I am skipping the SmartOS introduction because Magnus Hedemark has us covered with Discovering SmartOS. Instead, I’ll dive straight in and tell you that it’s great as an all-in-one storage and virtualization server, despite only being branded as the latter. Maybe you’ve been using ESXi, Nexenta CP/NexentaStor, or OpenIndiana to fill this role (or even a combination of both on separate machines), but I assure you that it’s possible to have your cake and eat it too. The cake is not a lie!

Once you become familiar with the SmartOS way, you’ll discover that it wants you to start from scratch with clean disks. During the initial configuration, it will prompt you for the disks to use and create a pool named ‘zones’ for storing persistent data on. If you’re like me, you already have an existing data pool from a previous OS install and would like to serve up some zones and KVM instances along with your existing ZFS filesystems. Since the installer doesn’t have provisions for dealing with this scenario we need to improvise a little bit.

You will need a few things before you begin:

  • A SmartOS bootable USB key
  • Output from ‘zpool status’ so you know the drive names and which pool they’re currently in
  • Your existing system disks/OS or an OpenIndiana LiveCD
  • A spare drive SmartOS can temporarily use (all data on this drive will be lost)
  • Good backups of all your data, just in case

The basic steps to accomplish the magic are as follows:

  1. Boot into single user mode from your existing OS
  2. Rename any existing ZFS dataset that might be called ‘zones’:
	# zfs rename data/zones data/old_zones
	# zfs set mountpoint=/old_zones data/old_zones
  1. Export your old pool (mine was called data and is used as an example):
	# zpool export data
  1. Boot using the USB key, follow the prompts, and make sure you install onto the spare disk and not any of your existing data disks (you have that output from ‘zpool status’, right?). After the install, SmartOS should boot, your old data pool should be imported at the mount point specified in step 2, and your spare disk will have a ‘zones’ pool with the following new datasets:
	zones/config
	zones/cores
	zones/opt
	zones/swap
	zones/usbkey
	zones/var
  1. Prepare to transfer the new datasets to your old pool:
	# zfs snapshot -r zones@migrate
	# for dset in "config cores opt swap usbkey var"; do zfs send -R zones/${dset}@migrate | zfs recv data/${dset}; done
  1. Reboot into your previous OS (single-user mode) or a live CD so you can do an Indiana Jones style pool swap. This is necessary because you cannot export the new ‘zones’ pool while SmartOS is booted, and you need to be able to import your old pool as ‘zones’ to effectively rename it. With this done, make the swap:
	# zpool import data zones

You will now technically have two pools called ‘zones’. Chances are good you will not be able to import the one that SmartOS created because it uses a newer ZFS pool version than what is available in other distros. If you don’t intend to use the spare drive in your system, you can power down, remove it, and boot back into SmartOS now. If you’d like to use the spare drive then follow the last step.

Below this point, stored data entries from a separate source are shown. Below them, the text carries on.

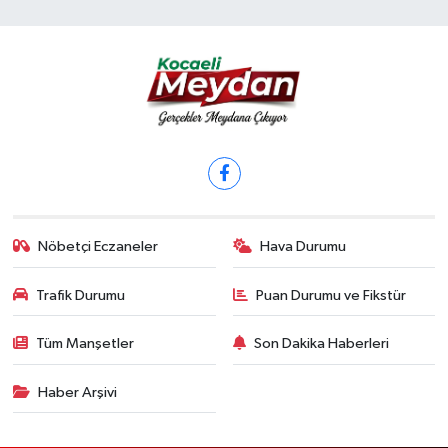
Nöbetçi Eczaneler
Hava Durumu
Trafik Durumu
Puan Durumu ve Fikstür
Tüm Manşetler
Son Dakika Haberleri
Haber Arşivi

  1. Reboot back into SmartOS. When you do, you’ll be prompted to go through configuration again as a result of there being two ‘zones’ pools. Answer no to skip configuration and then you’ll be presented with a login prompt. Login with ‘root’ and the default single-user root password for your SmartOS version. These are text files found in the https://download.joyent.com/pub/iso/ directory, prefixed with SINGLE_USER_ROOT_PASSWD.

After you’re logged in, typing ‘zpool import’ should present you with two ‘zones’ pools. You should proceed to import your old data pool via its listed pool id, e.g:

	# zpool import -f 12736277524734292156

Since you’re planning on using your spare drive, you can either go ahead and add it to the zones pool (as maybe a cache, log, or hot spare), or import it as a separate pool. To do the latter, import via the pool id and specify a new pool name, e.g:

	# zpool import -f 1265591459793332791 sparepool

In any case, you’ll want to make sure that the zones pool on the spare drive has been renamed or destroyed so it doesn’t interfere with your newly imported zones pool. Reboot again and if all goes well, SmartOS will come up configured and you’re good to go! You may now want to cleanup the @migrate snapshots. When you’re confident that you’ve made the right choice with SmartOS and don’t want to go back to your old setup, running ‘zpool upgrade’ is advised so you can take advantage of newer ZFS pool features.

I have personally used this procedure on two production systems and it works well (this blog is running on one of them). Both of these systems serve up ZFS filesystems via NFS to zones and KVM instances running on the same physical host, as well as other external hosts.